Expropriation • Chavez forced foreign oil producers into joint ventures as minority partners in 2007 • Assets of ExxonMobil and ConocoPhillips were expropriated in 2007 after they declined to restructure their holdings in Venezuela to give PDVSA majority control • Total, Chevron, Statoil and BP agreed and retain minority interests in their Venezuelan projects. • PDVSA has paid compensation for assets it has nationalized including $255 million paid to ExxonMobil on February 2012
Breakeven oil price • About half of Venezuela's exports are committed to others, due to the need to service debts, particularly to China. • PDVSA debt rose to some 11% of GDP ($35 billion) last year, up from $8.5 billion at the beginning of the last decade when debt amounted to 7% of GDP • It is hard to pinpoint breakeven price for oil. That is, the oil price needed to generate the oil revenues sufficient to balance its fiscal budget , but it may run at over $120 per barrel. • PDVSA's profits are diverted to social contributions, having risen from 0% to 24% of its revenue over 2002-2011; • These financial burdens on PDVSA include domestic subsidies, foreign aid as well as oil-backed loans from other countries, particularly China.
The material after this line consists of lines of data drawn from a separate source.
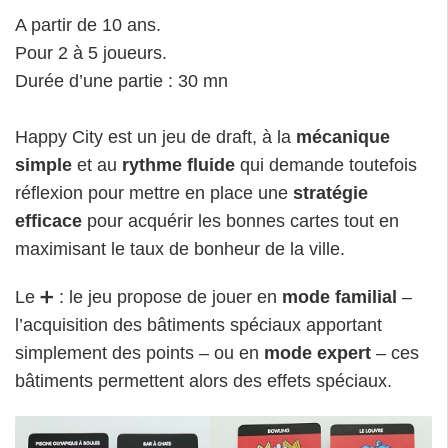
A partir de 10 ans.
Pour 2 à 5 joueurs.
Durée d’une partie : 30 mn
Happy City est un jeu de draft, à la
mécanique
simple
et au
rythme fluide
qui demande toutefois
réflexion pour mettre en place une
stratégie
efficace
pour acquérir les bonnes cartes tout en
maximisant le taux de bonheur de la ville.
Le ➕ : le jeu propose de jouer en
mode familial
–
l’acquisition des bâtiments spéciaux apportant
simplement des points – ou en
mode expert
– ces
bâtiments permettent alors des effets spéciaux.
Petrocaribe and the Bolivarian Revolution • 2005 agreement between Venezuela and 17 importing countries • 60% paid upfront and remaining 40% financed over 25 years at 1% interest rate • 180,000 b/d • Mounting debts levels are becoming too large to ignore • Dominican Republic - $3 billion • Jamaica - $1.9 billion • Discouraged private investment that could have helped diversify Caribbean countries' energy mix
Current State of Investment • Caracas has spent billions of dollars of PDVSA's earnings on projects ranging from the construction of low-income housing to subsidized food distribution • PDV is short of cash to fund critical investment projects -Orinoco Belt heavy-oil region • China last year ordered a freeze of new financing for Venezuela • PDVSA now required to meet benchmarks before receiving the next round of funding • Spain's Repsol agreed to invest an additional $1.2 billion in its Petroquiriquire partnership with PDVSA • Money will go into a trust overseen by the joint venture
PDVSA is In Good Hands “The bird stood on a wooden beam and began whistling, a nice hissing," he said imitating the sound. "Then I stared at him and whistled back... The bird looked strange at me, right? He whistled for a little while, flew around and left, and I felt the spirit of Chavez," said Maduro.